Mehr als 270 Patienten sterben jedes Jahr in Schweizer Spitälern, weil sie von Ärzten ohne Routine behandelt wurden. Zu diesem Schluss kommt eine von der Groupe Mutuel in Auftrag gegebene Studie.
Bei chirurgischen Eingriffen zahlt sich Übung aus. Ärzte und ihre Teams erzielen vor allem bei komplexen Operationen bessere Ergebnisse, wenn sie die Eingriffe routinemässig durchführen, teilte die Groupe Mutuel am Freitag mit.
Dieser beauftragte den Versorgungsforschungsberater Daniel Zahnd, für zehn Eingriffe die Mindestanzahl festzulegen, die durchgeführt werden muss, um eine mindestens durchschnittliche Behandlungsqualität auf nationaler Ebene zu erreichen.
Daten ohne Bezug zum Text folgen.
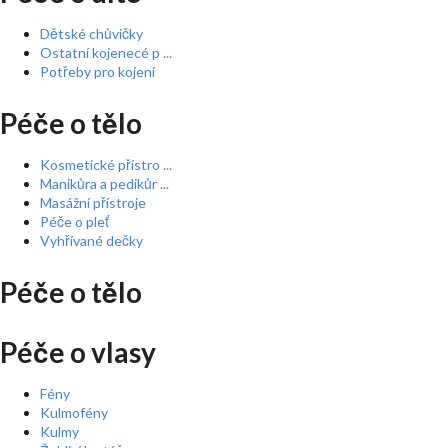
Dětské chůvičky
Ostatní kojenecé p ...
Potřeby pro kojení
Péče o tělo
Kosmetické přístro ...
Manikůra a pedikůr ...
Masážní přístroje
Péče o pleť
Vyhřívané dečky
Péče o tělo
Péče o vlasy
Fény
Kulmofény
Kulmy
Die so ermittelten Grenzwerte liegen deutlich über den heutigen Anforderungen der Kantone.
Dr. Daniel Zahnd untersuchte den Zusammenhang zwischen ärztlicher Routinepraxis und dem Sterberisiko der Patienten über 25 Krankheitsgruppen hinweg. Die Studie fand für zehn medizinische Eingriffe einen signifikanten Zusammenhang zwischen Fallzahlen und Patientensterblichkeit.
Vorwiegend regionale Betriebe
Die in dieser Studie erstmals ermittelten Minimum Case Numbers (MCNs) basieren auf Zahlen des Bundesamtes für Statistik (BFS) für die Jahre 2017 bis 2019 mit 258 Datensätzen aus Akutspitälern.
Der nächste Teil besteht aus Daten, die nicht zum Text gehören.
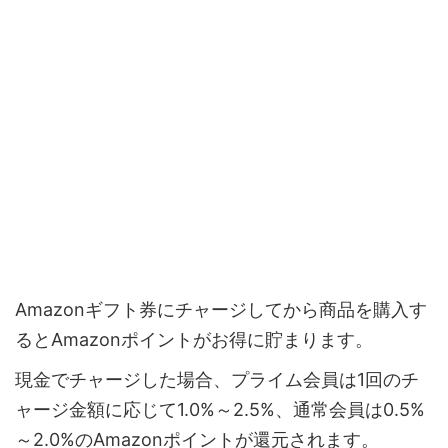
Amazonギフト券にチャージしてから商品を購入す
るとAmazonポイントがお得に貯まります。
現金でチャージした場合、プライム会員は1回のチ
ャージ金額に応じて1.0%～2.5%、通常会員は0.5%
～2.0%のAmazonポイントが還元されます。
Ein Vergleich mit den Mindestfallzahlen der kantonalen Spitalplanungs-Leistungsgruppen (GPPH) zeigt grosse Unterschiede. Nur wenige Krankenhäuser, insbesondere unter den regionalen und kreisfreien Einrichtungen, erreichen die in dieser Studie errechneten Mindestfallzahlen.
«Das Problem ist grösser als bisher angenommen», sagt Daniel Zahnd. In der Vorgängerstudie 2020 auf Basis der von der GPPH im Jahr 2018 geforderten Mindestfallzahlen wurde der Anteil der Krankenhäuser, die diese noch nicht erreicht hatten, auf knapp über 46 % geschätzt.
Blasenentfernung
Die Studie kommt zu dem Schluss, dass bei Einhaltung der ermittelten Mindestfallzahlen im Rahmen der zehn analysierten medizinischen Eingriffe mehr als 270 Todesfälle pro Jahr vermieden werden könnten.
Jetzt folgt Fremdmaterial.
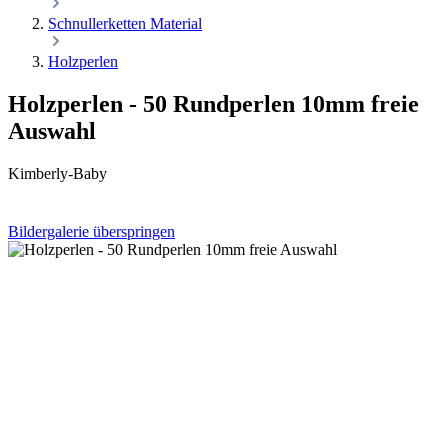
Schnullerketten Material
Holzperlen
Holzperlen - 50 Rundperlen 10mm freie
Auswahl
Kimberly-Baby
Bildergalerie überspringen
Nach Interventionskategorie ist die Exstirpation der Blase diejenige, bei der wir den größten Unterschied zwischen der wünschenswerten Zahl und der heute in Krankenhäusern angewandten Zahl beobachtet haben. Von 43 Krankenhäusern erreichen nur drei die in der Studie angegebene Mindestzahl von 26 Operationen pro Jahr. GPPHs erfordern nur zehn Operationen pro Jahr.
Beim Hüft- und Kniegelenkersatz benötigt die GPPH mindestens 50 Eingriffe pro Jahr. Erfahrungswerte, die die Studie errechnet hat, liegen bei mindestens 303 pro Jahr für den Hüftgelenkersatz und 225 für den Kniegelenkersatz.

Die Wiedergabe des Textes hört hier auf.